**Task goal**
Whatever appears in the records, retype it exactly, except for the pictures.

= = = = = = =

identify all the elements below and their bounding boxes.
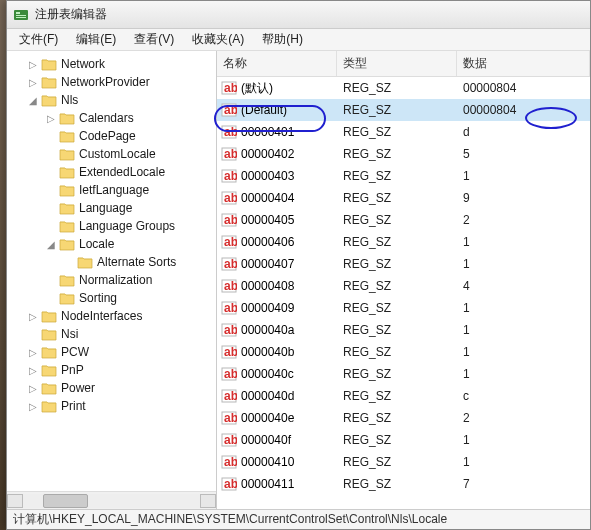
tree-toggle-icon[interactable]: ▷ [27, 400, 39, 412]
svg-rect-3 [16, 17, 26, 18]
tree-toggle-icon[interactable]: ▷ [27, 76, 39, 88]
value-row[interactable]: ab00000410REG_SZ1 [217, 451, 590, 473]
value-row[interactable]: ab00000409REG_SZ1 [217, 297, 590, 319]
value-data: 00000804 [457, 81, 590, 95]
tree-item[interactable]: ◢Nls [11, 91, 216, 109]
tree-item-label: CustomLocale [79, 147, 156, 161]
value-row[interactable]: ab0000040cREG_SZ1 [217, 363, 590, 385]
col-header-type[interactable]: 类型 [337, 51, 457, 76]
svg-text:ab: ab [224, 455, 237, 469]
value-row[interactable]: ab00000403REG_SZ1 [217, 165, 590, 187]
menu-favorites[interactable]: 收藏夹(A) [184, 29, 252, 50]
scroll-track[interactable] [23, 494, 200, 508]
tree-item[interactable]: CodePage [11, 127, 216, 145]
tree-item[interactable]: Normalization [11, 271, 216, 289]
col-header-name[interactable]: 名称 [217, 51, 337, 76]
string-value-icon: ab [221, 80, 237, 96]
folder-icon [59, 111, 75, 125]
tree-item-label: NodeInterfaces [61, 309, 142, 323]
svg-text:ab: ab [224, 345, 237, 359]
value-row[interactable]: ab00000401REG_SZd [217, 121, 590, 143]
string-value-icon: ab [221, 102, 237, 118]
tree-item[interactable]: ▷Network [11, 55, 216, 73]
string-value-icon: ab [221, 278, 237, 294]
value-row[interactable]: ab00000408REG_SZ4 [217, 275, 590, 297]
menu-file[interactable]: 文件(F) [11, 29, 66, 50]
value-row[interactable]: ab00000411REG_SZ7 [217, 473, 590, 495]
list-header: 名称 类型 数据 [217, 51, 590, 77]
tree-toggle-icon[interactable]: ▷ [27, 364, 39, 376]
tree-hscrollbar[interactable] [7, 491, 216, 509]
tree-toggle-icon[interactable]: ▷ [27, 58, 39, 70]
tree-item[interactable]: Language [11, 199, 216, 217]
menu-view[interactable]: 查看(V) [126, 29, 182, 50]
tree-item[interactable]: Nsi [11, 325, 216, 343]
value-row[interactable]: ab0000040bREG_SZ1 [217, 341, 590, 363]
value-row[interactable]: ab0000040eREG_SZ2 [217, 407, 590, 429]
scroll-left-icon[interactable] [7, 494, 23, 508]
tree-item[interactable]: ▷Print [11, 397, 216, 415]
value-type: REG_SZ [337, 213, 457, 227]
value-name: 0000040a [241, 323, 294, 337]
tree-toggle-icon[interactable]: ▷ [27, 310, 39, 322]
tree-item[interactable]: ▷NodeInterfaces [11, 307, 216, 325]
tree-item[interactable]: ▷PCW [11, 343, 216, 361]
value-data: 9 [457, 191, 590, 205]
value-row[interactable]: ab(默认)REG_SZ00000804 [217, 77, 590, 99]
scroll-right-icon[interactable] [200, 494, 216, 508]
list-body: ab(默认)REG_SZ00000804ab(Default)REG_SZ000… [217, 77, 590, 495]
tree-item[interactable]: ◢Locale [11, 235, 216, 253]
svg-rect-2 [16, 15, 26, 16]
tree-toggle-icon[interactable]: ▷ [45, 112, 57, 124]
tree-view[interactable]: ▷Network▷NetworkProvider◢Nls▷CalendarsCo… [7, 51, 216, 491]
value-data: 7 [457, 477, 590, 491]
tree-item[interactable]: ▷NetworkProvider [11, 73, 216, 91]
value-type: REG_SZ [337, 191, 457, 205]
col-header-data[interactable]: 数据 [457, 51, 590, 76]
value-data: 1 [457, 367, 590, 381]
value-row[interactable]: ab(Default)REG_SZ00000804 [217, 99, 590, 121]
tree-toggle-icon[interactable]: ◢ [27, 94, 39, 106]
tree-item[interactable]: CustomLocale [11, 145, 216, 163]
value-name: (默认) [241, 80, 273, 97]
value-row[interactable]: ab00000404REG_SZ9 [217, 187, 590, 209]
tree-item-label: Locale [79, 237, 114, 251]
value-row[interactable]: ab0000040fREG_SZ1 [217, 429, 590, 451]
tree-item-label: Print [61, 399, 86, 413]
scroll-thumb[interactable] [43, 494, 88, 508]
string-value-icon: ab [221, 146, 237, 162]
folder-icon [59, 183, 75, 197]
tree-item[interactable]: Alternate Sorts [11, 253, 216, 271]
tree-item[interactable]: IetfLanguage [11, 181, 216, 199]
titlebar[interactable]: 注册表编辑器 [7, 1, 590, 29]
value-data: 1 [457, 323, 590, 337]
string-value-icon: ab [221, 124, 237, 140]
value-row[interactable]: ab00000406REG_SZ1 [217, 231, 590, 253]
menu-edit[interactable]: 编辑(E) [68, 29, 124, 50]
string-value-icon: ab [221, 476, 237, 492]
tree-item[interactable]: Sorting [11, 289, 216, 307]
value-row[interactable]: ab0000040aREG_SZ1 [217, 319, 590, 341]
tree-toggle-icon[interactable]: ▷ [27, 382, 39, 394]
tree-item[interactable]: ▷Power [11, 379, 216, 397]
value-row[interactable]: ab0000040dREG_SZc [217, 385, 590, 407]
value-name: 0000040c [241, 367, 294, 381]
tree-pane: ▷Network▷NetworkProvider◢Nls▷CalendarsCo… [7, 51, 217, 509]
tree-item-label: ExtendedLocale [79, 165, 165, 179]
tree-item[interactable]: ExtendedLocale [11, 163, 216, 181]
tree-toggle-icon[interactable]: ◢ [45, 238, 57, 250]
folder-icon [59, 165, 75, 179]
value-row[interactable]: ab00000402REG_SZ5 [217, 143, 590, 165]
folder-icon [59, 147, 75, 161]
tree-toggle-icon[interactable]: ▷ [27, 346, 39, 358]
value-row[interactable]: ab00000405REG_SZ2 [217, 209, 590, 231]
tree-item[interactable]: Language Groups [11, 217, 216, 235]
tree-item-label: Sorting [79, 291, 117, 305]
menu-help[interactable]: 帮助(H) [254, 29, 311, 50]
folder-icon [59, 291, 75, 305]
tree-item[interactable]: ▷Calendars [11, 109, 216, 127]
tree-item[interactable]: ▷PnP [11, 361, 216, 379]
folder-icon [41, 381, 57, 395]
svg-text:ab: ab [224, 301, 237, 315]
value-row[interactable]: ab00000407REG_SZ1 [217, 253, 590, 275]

= = = = = = =

**Response for this exercise**
identify all the elements below and their bounding boxes.
tree-toggle-icon[interactable]: ▷ [27, 400, 39, 412]
svg-rect-3 [16, 17, 26, 18]
tree-toggle-icon[interactable]: ▷ [27, 76, 39, 88]
value-row[interactable]: ab00000410REG_SZ1 [217, 451, 590, 473]
value-row[interactable]: ab00000409REG_SZ1 [217, 297, 590, 319]
value-data: 00000804 [457, 81, 590, 95]
tree-item[interactable]: ◢Nls [11, 91, 216, 109]
tree-item-label: CustomLocale [79, 147, 156, 161]
value-row[interactable]: ab0000040cREG_SZ1 [217, 363, 590, 385]
col-header-type[interactable]: 类型 [337, 51, 457, 76]
svg-text:ab: ab [224, 455, 237, 469]
value-row[interactable]: ab00000403REG_SZ1 [217, 165, 590, 187]
menu-favorites[interactable]: 收藏夹(A) [184, 29, 252, 50]
scroll-track[interactable] [23, 494, 200, 508]
tree-item[interactable]: CodePage [11, 127, 216, 145]
tree-item[interactable]: Normalization [11, 271, 216, 289]
col-header-name[interactable]: 名称 [217, 51, 337, 76]
string-value-icon: ab [221, 80, 237, 96]
folder-icon [59, 111, 75, 125]
tree-item-label: NodeInterfaces [61, 309, 142, 323]
svg-text:ab: ab [224, 345, 237, 359]
value-row[interactable]: ab00000401REG_SZd [217, 121, 590, 143]
string-value-icon: ab [221, 102, 237, 118]
tree-item[interactable]: ▷Network [11, 55, 216, 73]
string-value-icon: ab [221, 278, 237, 294]
value-row[interactable]: ab00000408REG_SZ4 [217, 275, 590, 297]
menu-file[interactable]: 文件(F) [11, 29, 66, 50]
value-row[interactable]: ab00000411REG_SZ7 [217, 473, 590, 495]
list-header: 名称 类型 数据 [217, 51, 590, 77]
tree-toggle-icon[interactable]: ▷ [27, 364, 39, 376]
tree-hscrollbar[interactable] [7, 491, 216, 509]
tree-toggle-icon[interactable]: ▷ [27, 58, 39, 70]
tree-item[interactable]: Language [11, 199, 216, 217]
menu-view[interactable]: 查看(V) [126, 29, 182, 50]
tree-item[interactable]: Nsi [11, 325, 216, 343]
value-row[interactable]: ab0000040bREG_SZ1 [217, 341, 590, 363]
value-row[interactable]: ab0000040eREG_SZ2 [217, 407, 590, 429]
scroll-left-icon[interactable] [7, 494, 23, 508]
tree-item[interactable]: ▷Print [11, 397, 216, 415]
value-type: REG_SZ [337, 213, 457, 227]
value-name: 0000040a [241, 323, 294, 337]
tree-toggle-icon[interactable]: ▷ [27, 310, 39, 322]
tree-item[interactable]: ▷NodeInterfaces [11, 307, 216, 325]
tree-item[interactable]: ▷PCW [11, 343, 216, 361]
value-data: 9 [457, 191, 590, 205]
value-row[interactable]: ab(默认)REG_SZ00000804 [217, 77, 590, 99]
scroll-right-icon[interactable] [200, 494, 216, 508]
list-body: ab(默认)REG_SZ00000804ab(Default)REG_SZ000… [217, 77, 590, 495]
tree-item[interactable]: ◢Locale [11, 235, 216, 253]
svg-rect-2 [16, 15, 26, 16]
tree-toggle-icon[interactable]: ▷ [45, 112, 57, 124]
tree-view[interactable]: ▷Network▷NetworkProvider◢Nls▷CalendarsCo… [7, 51, 216, 491]
value-data: 7 [457, 477, 590, 491]
tree-item[interactable]: ▷NetworkProvider [11, 73, 216, 91]
value-type: REG_SZ [337, 191, 457, 205]
col-header-data[interactable]: 数据 [457, 51, 590, 76]
value-data: 1 [457, 367, 590, 381]
value-row[interactable]: ab(Default)REG_SZ00000804 [217, 99, 590, 121]
tree-toggle-icon[interactable]: ◢ [27, 94, 39, 106]
tree-item[interactable]: CustomLocale [11, 145, 216, 163]
value-name: (默认) [241, 80, 273, 97]
value-row[interactable]: ab00000404REG_SZ9 [217, 187, 590, 209]
tree-item-label: Locale [79, 237, 114, 251]
value-row[interactable]: ab0000040fREG_SZ1 [217, 429, 590, 451]
tree-item-label: Print [61, 399, 86, 413]
scroll-thumb[interactable] [43, 494, 88, 508]
string-value-icon: ab [221, 146, 237, 162]
folder-icon [59, 183, 75, 197]
tree-item[interactable]: Alternate Sorts [11, 253, 216, 271]
tree-item[interactable]: IetfLanguage [11, 181, 216, 199]
titlebar[interactable]: 注册表编辑器 [7, 1, 590, 29]
value-data: 1 [457, 323, 590, 337]
string-value-icon: ab [221, 124, 237, 140]
value-row[interactable]: ab00000406REG_SZ1 [217, 231, 590, 253]
menu-edit[interactable]: 编辑(E) [68, 29, 124, 50]
string-value-icon: ab [221, 476, 237, 492]
tree-item[interactable]: Sorting [11, 289, 216, 307]
value-row[interactable]: ab0000040aREG_SZ1 [217, 319, 590, 341]
tree-toggle-icon[interactable]: ▷ [27, 382, 39, 394]
tree-item[interactable]: ▷Power [11, 379, 216, 397]
value-row[interactable]: ab0000040dREG_SZc [217, 385, 590, 407]
value-name: 0000040c [241, 367, 294, 381]
tree-pane: ▷Network▷NetworkProvider◢Nls▷CalendarsCo… [7, 51, 217, 509]
tree-item-label: ExtendedLocale [79, 165, 165, 179]
tree-item[interactable]: ExtendedLocale [11, 163, 216, 181]
tree-toggle-icon[interactable]: ◢ [45, 238, 57, 250]
folder-icon [59, 165, 75, 179]
value-row[interactable]: ab00000402REG_SZ5 [217, 143, 590, 165]
folder-icon [59, 147, 75, 161]
tree-toggle-icon[interactable]: ▷ [27, 346, 39, 358]
value-row[interactable]: ab00000405REG_SZ2 [217, 209, 590, 231]
tree-item[interactable]: Language Groups [11, 217, 216, 235]
tree-item-label: Sorting [79, 291, 117, 305]
menu-help[interactable]: 帮助(H) [254, 29, 311, 50]
folder-icon [59, 291, 75, 305]
tree-item[interactable]: ▷Calendars [11, 109, 216, 127]
tree-item[interactable]: ▷PnP [11, 361, 216, 379]
folder-icon [41, 381, 57, 395]
svg-text:ab: ab [224, 301, 237, 315]
value-row[interactable]: ab00000407REG_SZ1 [217, 253, 590, 275]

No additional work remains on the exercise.